Table I Parameters for extracting voltage coefficient versus frequency

Conclusions

This study has introduced novel equivalent circuits to derive phenomenological expressions capable of capturing the frequency dependence of the magnetoelectric coefficient in MENPs in biological microenvironments. Specifically, the investigations focused on the widely used CoFe2O4@BaTiO3 two-phase core–shell configuration. The obtained resonance frequency in the gigahertz range is in agreement with available experimental measurements according to literature. Importantly, these derivations can be readily extended to encompass other core–shell nanoparticles, as well as various composite and even single-phase multiferroic nanostructures.

The developed magneto-elasto-electric effect equivalent circuit integrates MS and PE constitutive equations, along with an equation of motion to accommodate dynamic effects. Additionally, this circuit model has also optionally considered the bio-loads conjugated to the nanoparticles. Through longitudinal data analysis of cube-shaped MENPs, the model offers insights into the MENPs’ characteristics under different conditions. Looking ahead, there is potential for further refinement and expansion of this model. Future studies could incorporate intrinsic composition-specific resonances, such as the ferromagnetic resonance in the MS component and the ferroelectric resonance in the PE component.
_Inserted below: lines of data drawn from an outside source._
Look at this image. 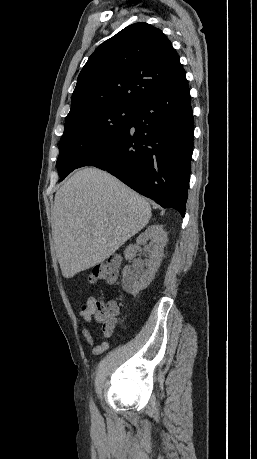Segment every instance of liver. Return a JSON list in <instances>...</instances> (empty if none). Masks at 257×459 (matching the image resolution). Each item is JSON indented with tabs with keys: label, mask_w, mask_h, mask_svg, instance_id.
I'll list each match as a JSON object with an SVG mask.
<instances>
[{
	"label": "liver",
	"mask_w": 257,
	"mask_h": 459,
	"mask_svg": "<svg viewBox=\"0 0 257 459\" xmlns=\"http://www.w3.org/2000/svg\"><path fill=\"white\" fill-rule=\"evenodd\" d=\"M145 198L111 174L78 170L56 193L52 236L62 275L71 278L103 262L151 219Z\"/></svg>",
	"instance_id": "1"
}]
</instances>
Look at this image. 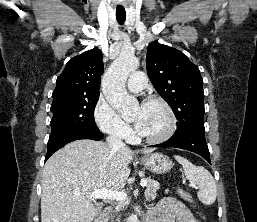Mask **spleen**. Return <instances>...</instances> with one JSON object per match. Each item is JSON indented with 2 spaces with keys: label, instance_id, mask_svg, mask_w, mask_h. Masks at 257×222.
<instances>
[{
  "label": "spleen",
  "instance_id": "spleen-1",
  "mask_svg": "<svg viewBox=\"0 0 257 222\" xmlns=\"http://www.w3.org/2000/svg\"><path fill=\"white\" fill-rule=\"evenodd\" d=\"M175 159L182 165L190 183L198 186L199 200L205 205L213 204L217 196V186L211 173L204 167L192 164L184 157L175 156Z\"/></svg>",
  "mask_w": 257,
  "mask_h": 222
}]
</instances>
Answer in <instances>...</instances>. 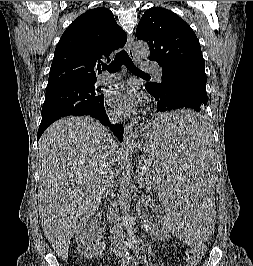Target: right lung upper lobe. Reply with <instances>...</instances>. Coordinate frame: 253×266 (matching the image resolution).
Listing matches in <instances>:
<instances>
[{
	"label": "right lung upper lobe",
	"instance_id": "obj_1",
	"mask_svg": "<svg viewBox=\"0 0 253 266\" xmlns=\"http://www.w3.org/2000/svg\"><path fill=\"white\" fill-rule=\"evenodd\" d=\"M126 41L110 10L99 7L85 12L69 25L56 46L47 88L97 80L103 60L109 61L110 53Z\"/></svg>",
	"mask_w": 253,
	"mask_h": 266
}]
</instances>
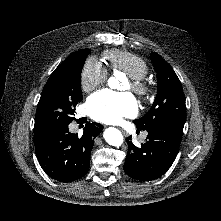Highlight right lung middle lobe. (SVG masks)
<instances>
[{"instance_id":"obj_1","label":"right lung middle lobe","mask_w":221,"mask_h":221,"mask_svg":"<svg viewBox=\"0 0 221 221\" xmlns=\"http://www.w3.org/2000/svg\"><path fill=\"white\" fill-rule=\"evenodd\" d=\"M90 51H77L49 77L36 110L35 136L58 126L69 125L75 120V107L82 100L81 70Z\"/></svg>"}]
</instances>
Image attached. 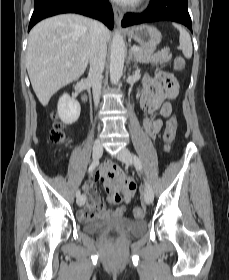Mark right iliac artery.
<instances>
[{"label":"right iliac artery","instance_id":"right-iliac-artery-1","mask_svg":"<svg viewBox=\"0 0 229 280\" xmlns=\"http://www.w3.org/2000/svg\"><path fill=\"white\" fill-rule=\"evenodd\" d=\"M98 164H99V161L98 160H94L92 162V164L89 166L88 173H93V171L96 169ZM80 196H81V192H80V190H77L76 191V197L79 198Z\"/></svg>","mask_w":229,"mask_h":280}]
</instances>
This equivalent circuit model can deepen the general understanding of fundamental biological processes that may be intelligently and wirelessly controlled using MENPs, leveraging specific spatiotemporal patterns of magnetic and electric fields. Overall, this study contributes to the ongoing exploration of MENPs and their potential applications in biomedical contexts. The development of robust equivalent circuit models lays the foundation for future investigations and paves the way for innovative approaches to control and manipulate biological systems with unprecedented precision.